La piedra, elemento concreto por antonomasia, también se pone en tensión, también ingresa en ese espacio de-gradado que transita desde el polvo hasta su ser-piedra, pero con la presencia análoga del río, puesto que en ambos casos hay un estado de transición que nos obliga a pensar los elementos más allá de su percepción física. Cada verso que se transita en estos poemas nos llevan a ese “moler el núcleo” para que la imagen, mera proyección temporal, insuficiente acaso, ceda paso a la idea. Nuevamente, un llamado incesante se hace oír en la poesía de Troiano: recuperemos el “cuerpo solar” para entender que un mundo otro que se nos manifiesta y que nos llama a encontrarlo.
Y ese “alter mundus” que habita ya en la piedra, ya en el cuerpo, termina por precipitarse, otra vez como agua, en el sueño, porque quizás sea ese el espacio más propicio para desasirse de las imágenes y concentrarse en las ideas. Leemos en “Canto a la piedra II”:
Mi sueño bebe todo;
consume hasta su última imagen.
La idea del sueño como entidad capaz de “beber” todo puede trasladarse a una suerte de arte poética levemente expresada: beber todo para consumir hasta la última imagen implica poetizar el mundo, hasta despojarlo de su mera condición física y concreta y restituir en él una dimensión trascendente.

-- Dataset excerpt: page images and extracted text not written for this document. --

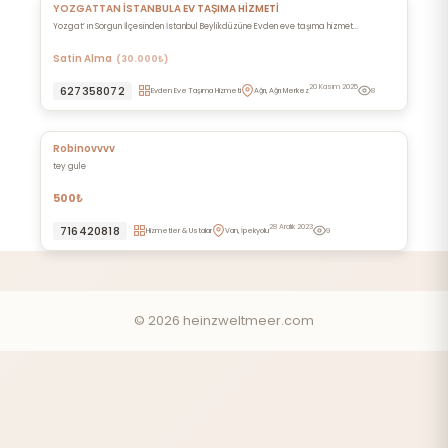
YOZGATTAN İSTANBULA EV TAŞIMA HİZMETİ
Yozgat’ ın Sorgun İlçesinden İstanbul Beylikdüzüne Evden eve taşıma hizmet...
Satin Alma
(30.000₺)
20 Kasım 2025
627358072
Evden Eve Taşıma Hizmeti
Ağrı, Ağrı Merkez
8
Robinovvvv
tey gule
500₺
28 Aralık 2023
716420818
Hizmetler & Ustalar
Van, İpekyolu
9
© 2026 heinzweltmeer.com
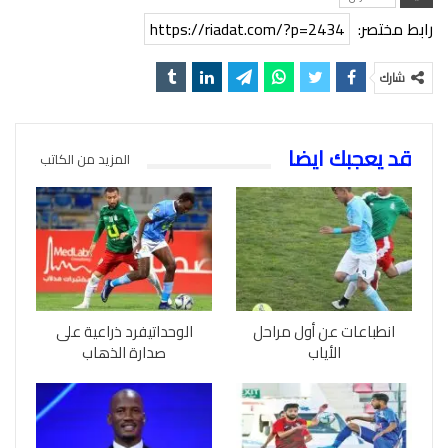
رابط مختصر:
https://riadat.com/?p=2434
شارك
قد يعجبك ايضا
المزيد من الكاتب
انطباعات عن أول مراحل
الوحداتيفرد ذراعية على
الأياب
صدارة الذهاب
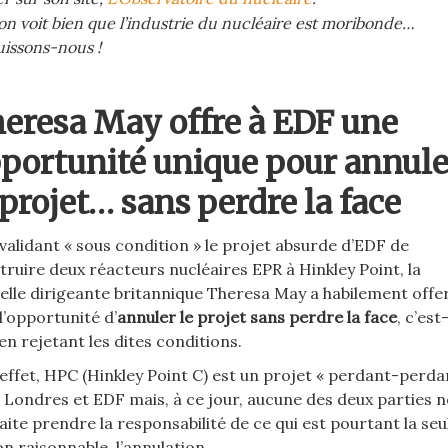
’on voit bien que l’industrie du nucléaire est moribonde…
uissons-nous !
eresa May offre à EDF une
portunité unique pour annule
 projet… sans perdre la face
 validant « sous condition » le projet absurde d’EDF de
truire deux réacteurs nucléaires EPR à Hinkley Point, la
elle dirigeante britannique Theresa May a habilement offer
l’opportunité d’
annuler le projet sans perdre la face
, c’est
en rejetant les dites conditions.
 effet, HPC (Hinkley Point C) est un projet « perdant-perda
 Londres et EDF mais, à ce jour, aucune des deux parties n
aite prendre la responsabilité de ce qui est pourtant la seu
on raisonnable, l’annulation.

En el decurso de los poemas que se suceden uno tras otro, con las intervenciones de ese coro que, en palabras de Raquel Jaduszliwer, “interpela, replica o confirma (...) y otorga una resonancia especial a las palabras”, Gabriela Troiano nos conduce a un final inevitable, a la voz plena de una poesía que, merced a un sinnúmero de preguntas incesantes, logra encontrarse frente a frente con lo inasible: el “Cuerpo Solar” en pleno. Sin solución de continuidad, ingresamos en un ascenso vertiginoso hacia la materia poética en su esencia:
La caída final es hacia adentro.
En el sueño, trepamos como animal arrepentido
de no haber sido más cercano a la materia.

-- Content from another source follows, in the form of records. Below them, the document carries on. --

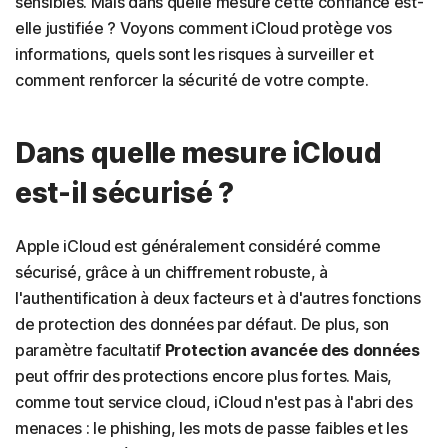
sensibles. Mais dans quelle mesure cette confiance est-
elle justifiée ? Voyons comment iCloud protège vos
informations, quels sont les risques à surveiller et
comment renforcer la sécurité de votre compte.
Dans quelle mesure iCloud
est-il sécurisé ?
Apple iCloud est généralement considéré comme
sécurisé, grâce à un chiffrement robuste, à
l'authentification à deux facteurs et à d'autres fonctions
de protection des données par défaut. De plus, son
paramètre facultatif
Protection avancée des données
peut offrir des protections encore plus fortes. Mais,
comme tout service cloud, iCloud n'est pas à l'abri des
menaces : le phishing, les mots de passe faibles et les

Comemos el fruto que se asoma y desaparece en la llanura.
Dormitamos. Es necesario respirar
cuando el descenso es infinito.
Para ascender, debemos haber descendido. Esta es la expresión más cruda para intentar poner imágenes a los tiempos que corren. Hemos caído, hay un mundo que hemos perdido. Pero lejos de quedarnos en el lamento por la pérdida, poemarios como el de Gabriela Troiano, son la confirmación de que no todo está perdido, y de que podemos ascender hasta ese Cuerpo Solar que se expande, infinito, por fuera de los límites conocidos. ¿No es acaso esa la tarea esencial de todo arte? ¿Mostrarnos, obligarnos a ver que el mundo conocido es apenas un atisbo de aquel otro mundo que, desde los orígenes mismos de nuestra condición humana, parece querer esconderse para que su perfección no termine por dañarse?

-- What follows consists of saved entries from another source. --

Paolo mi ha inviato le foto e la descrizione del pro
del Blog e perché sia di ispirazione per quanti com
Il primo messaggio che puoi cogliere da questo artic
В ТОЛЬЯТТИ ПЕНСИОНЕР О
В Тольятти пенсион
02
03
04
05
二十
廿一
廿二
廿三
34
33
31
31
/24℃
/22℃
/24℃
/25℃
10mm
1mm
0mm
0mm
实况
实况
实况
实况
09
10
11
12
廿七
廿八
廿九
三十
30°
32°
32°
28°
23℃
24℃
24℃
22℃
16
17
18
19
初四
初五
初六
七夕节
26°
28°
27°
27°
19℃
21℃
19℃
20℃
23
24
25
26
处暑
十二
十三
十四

La lectura de este poemario, publicado por Barnacle, no puede jamás ser reemplazada por estas ideas apenas esbozadas. Por eso, invitamos a que esto sea la excusa apenas para animarse a transitar estos Cantos al cuerpo solar. Quien escribe estas líneas, debe permitirse un tono más personal, puesto que ha tenido y tiene el honor de mantener no solo una amistad con la autora, sino también el gusto por la mitología y la poesía. Más de una vez hemos dialogado acerca de las manifestaciones poéticas del tiempo, pero sobre todo, de la posibilidad real de que la poesía sea la última vía para recuperar mundos perdidos. No es procedente asumir que este libro nació con esa premisa, pero sí es atinado afirmar sin ambages que al finalizar su lectura, estamos, al menos un poco más cerca, de recuperar ese espacio vital de un mundo que, como expresa Wordsworth en el acápite de esta reseña, se nos aparece “vestido con luz celestial”.